La policía también confiscó equipos electrónicos del sospechoso, como ordenador, portátiles, tablets, teléfonos móviles, tarjetas SIM y tarjetas de memoria. Todo este material será analizado como parte de la instrucción, con el fin de determinar el origen de las piezas encontradas y si otras personas pudieron estar involucradas.
Según la agencia Associated Press, el hombre confesó durante el interrogatorio que coleccionaba partes de cuerpos. Incluso habría relatado a los investigadores que llegó a preparar alimentos utilizando piezas de su colección y, posteriormente, las consumió.
En un comunicado sobre la detención, la policía describió al sospechoso como alguien “apasionado por la anatomía y la patología” y que “le gusta disecar animales”. Esta descripción orienta el perfil investigado, aunque no atenúa la gravedad de los hechos descubiertos.
Expertos forenses ahora deben examinar todos los restos incautados para identificar su procedencia. Este trabajo resulta fundamental para determinar si las piezas pertenecen a seres humanos, animales o ambos, así como para esclarecer la forma en que fueron obtenidas.
El hombre permanece detenido mientras la investigación avanza. La policía ha indicado que podrían presentarse nuevas acusaciones una vez concluyan los análisis periciales, sobre todo si se confirma que el material procede de cuerpos humanos extraídos de hospitales, cementerios u otros lugares protegidos por la ley.
Contexto forense y legal
En casos de decomiso de partes humanas, los laboratorios de criminalística aplican técnicas de identificación basadas en análisis de ADN, datación ósea y comparación con bases de datos dentales.
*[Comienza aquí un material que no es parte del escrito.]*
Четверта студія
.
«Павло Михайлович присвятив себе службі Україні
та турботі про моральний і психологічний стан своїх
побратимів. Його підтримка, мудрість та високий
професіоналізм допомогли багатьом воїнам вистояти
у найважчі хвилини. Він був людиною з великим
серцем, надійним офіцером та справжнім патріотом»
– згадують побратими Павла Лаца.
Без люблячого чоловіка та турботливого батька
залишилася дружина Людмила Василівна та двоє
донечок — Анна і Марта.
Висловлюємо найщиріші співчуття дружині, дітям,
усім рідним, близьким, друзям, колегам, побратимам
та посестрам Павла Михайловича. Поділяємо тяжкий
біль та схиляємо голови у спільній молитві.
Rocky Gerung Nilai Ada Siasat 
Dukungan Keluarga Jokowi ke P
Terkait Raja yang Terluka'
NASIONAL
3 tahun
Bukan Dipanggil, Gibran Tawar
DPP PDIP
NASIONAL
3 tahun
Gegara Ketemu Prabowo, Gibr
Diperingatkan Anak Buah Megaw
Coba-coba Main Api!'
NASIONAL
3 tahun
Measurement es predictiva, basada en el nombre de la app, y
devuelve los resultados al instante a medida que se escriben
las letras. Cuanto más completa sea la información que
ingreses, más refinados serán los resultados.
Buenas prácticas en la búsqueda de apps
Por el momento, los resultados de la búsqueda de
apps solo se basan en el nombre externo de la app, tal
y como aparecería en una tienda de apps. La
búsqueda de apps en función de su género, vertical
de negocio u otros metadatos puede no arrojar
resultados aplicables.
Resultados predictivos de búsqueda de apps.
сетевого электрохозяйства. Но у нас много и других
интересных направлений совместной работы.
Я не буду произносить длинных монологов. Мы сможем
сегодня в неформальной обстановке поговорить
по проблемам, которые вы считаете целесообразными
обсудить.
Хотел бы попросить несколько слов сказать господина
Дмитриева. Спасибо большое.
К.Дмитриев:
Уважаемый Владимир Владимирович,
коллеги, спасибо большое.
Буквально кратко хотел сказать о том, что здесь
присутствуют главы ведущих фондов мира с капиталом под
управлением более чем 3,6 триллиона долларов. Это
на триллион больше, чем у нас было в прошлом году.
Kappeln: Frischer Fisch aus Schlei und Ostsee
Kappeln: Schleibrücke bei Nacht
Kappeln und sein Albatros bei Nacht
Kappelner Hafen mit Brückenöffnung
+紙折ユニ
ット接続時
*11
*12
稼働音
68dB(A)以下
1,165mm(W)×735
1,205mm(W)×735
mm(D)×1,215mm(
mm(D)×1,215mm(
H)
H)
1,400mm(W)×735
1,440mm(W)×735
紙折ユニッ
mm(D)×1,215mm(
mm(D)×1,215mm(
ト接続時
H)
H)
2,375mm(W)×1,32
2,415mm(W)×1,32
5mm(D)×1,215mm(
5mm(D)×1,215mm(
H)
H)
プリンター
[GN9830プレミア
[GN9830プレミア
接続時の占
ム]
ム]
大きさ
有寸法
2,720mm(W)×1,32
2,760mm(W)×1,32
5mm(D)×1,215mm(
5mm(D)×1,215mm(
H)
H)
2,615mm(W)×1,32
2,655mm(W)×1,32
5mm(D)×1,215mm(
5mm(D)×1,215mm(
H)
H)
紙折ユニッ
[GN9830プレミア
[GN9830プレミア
Estas pruebas resultan esenciales para establecer la identidad de las víctimas y determinar posibles modalidades de obtención ilícita.
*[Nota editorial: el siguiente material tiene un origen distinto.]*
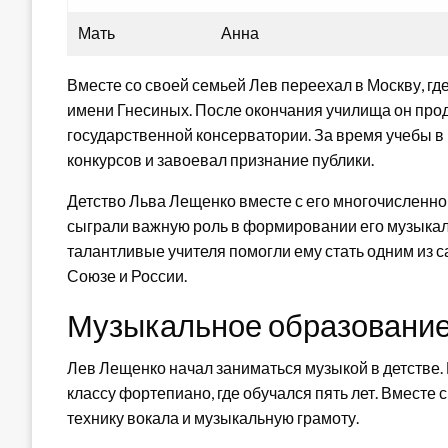
Мать
Анна
Вместе со своей семьей Лев переехал в Москву, г
имени Гнесиных. После окончания училища он про
государственной консерватории. За время учебы 
конкурсов и завоевал признание публики.
Детство Льва Лещенко вместе с его многочисленной
сыграли важную роль в формировании его музыкал
талантливые учителя помогли ему стать одним из 
Союзе и России.
Музыкальное образовани
Лев Лещенко начал заниматься музыкой в детстве. 
классу фортепиано, где обучался пять лет. Вместе 
технику вокала и музыкальную грамоту.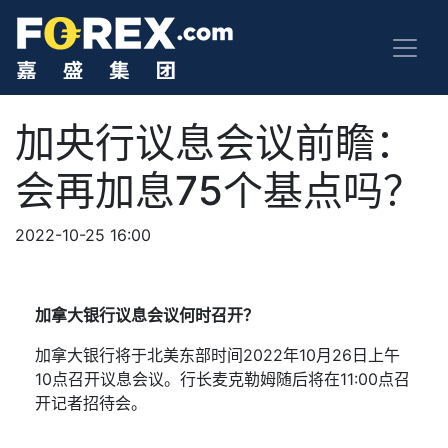
加央行议息会议前瞻：
会再加息75个基点吗？
2022-10-25 16:00
加拿大
银行议息
会议
何时
召开？
加拿大银行将于北美东部时间
2022
年
10
月
26
日上午
10
点召开议息会议。行长麦克勒姆随后将在
11:00
点召
开
记者招待会
。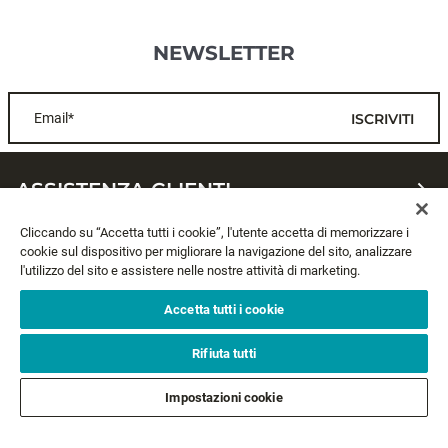
NEWSLETTER
Email*
ISCRIVITI
ASSISTENZA CLIENTI
Cliccando su “Accetta tutti i cookie”, l'utente accetta di memorizzare i
CHI SIAMO
cookie sul dispositivo per migliorare la navigazione del sito, analizzare
l'utilizzo del sito e assistere nelle nostre attività di marketing.
LEGALE
Accetta tutti i cookie
SEGUICI
Rifiuta tutti
Impostazioni cookie
SEGUI GLI ALTRI BRAND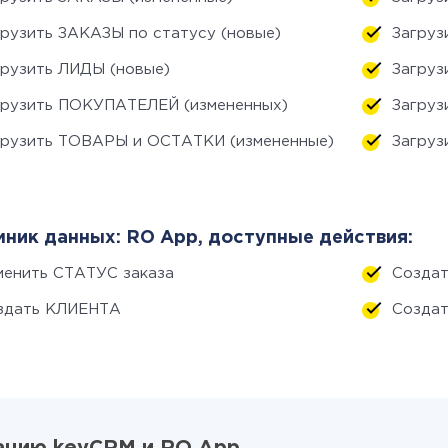
грузить ЗАКАЗЫ по статусу (новые)
Загруз
грузить ЛИДЫ (новые)
Загруз
грузить ПОКУПАТЕЛЕЙ (измененных)
Загруз
грузить ТОВАРЫ и ОСТАТКИ (измененные)
Загруз
ник данных: RO App, доступные действия:
менить СТАТУС заказа
Созда
здать КЛИЕНТА
Созда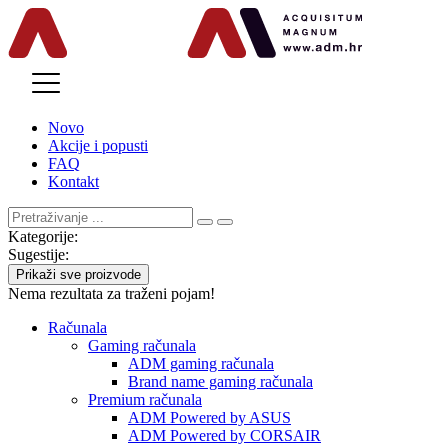
MENU
Novo
Akcije i popusti
FAQ
Kontakt
Kategorije:
Sugestije:
Prikaži sve proizvode
Nema rezultata za traženi pojam!
Računala
Gaming računala
ADM gaming računala
Brand name gaming računala
Premium računala
ADM Powered by ASUS
ADM Powered by CORSAIR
La legislación húngara contempla penas severas por el tráfico de restos humanos y la profanación de sepulturas. Según el Código Penal, el robo o la manipulación no autorizada de restos humanos puede conllevar varios años de prisión, especialmente si se compromete la integridad de lugares de enterramiento o se incurre en actuaciones consideradas de alto grado de violencia o perversión.
Históricamente, Europa ha registrado episodios de saqueo de tumbas y comercio ilegal de partes humanas con fines científicos, esotéricos o macabros. En respuesta, muchos países reforzaron sus normativas y establecieron protocolos de custodia más estrictos en hospitales, universidades y cementerios.
El proceder de las autoridades húngaras en este caso se ajusta a estándares internacionales de manejo de evidencias biológicas. Los restos incautados serán almacenados bajo cadena de custodia, y expertos multidisciplinares coordinarán peritajes de anatomía patológica, antropología y genética forense.
La colaboración entre cuerpos policiales de Hungría y las autoridades eslovacas podría resultar clave para esclarecer si el foco de obtención de restos se extendía más allá de su territorio. Además, la investigación permitirá valorar posibles vínculos con redes de tráfico de restos humanos, una actividad ilícita que persiste a pesar de los esfuerzos globales por erradicarla.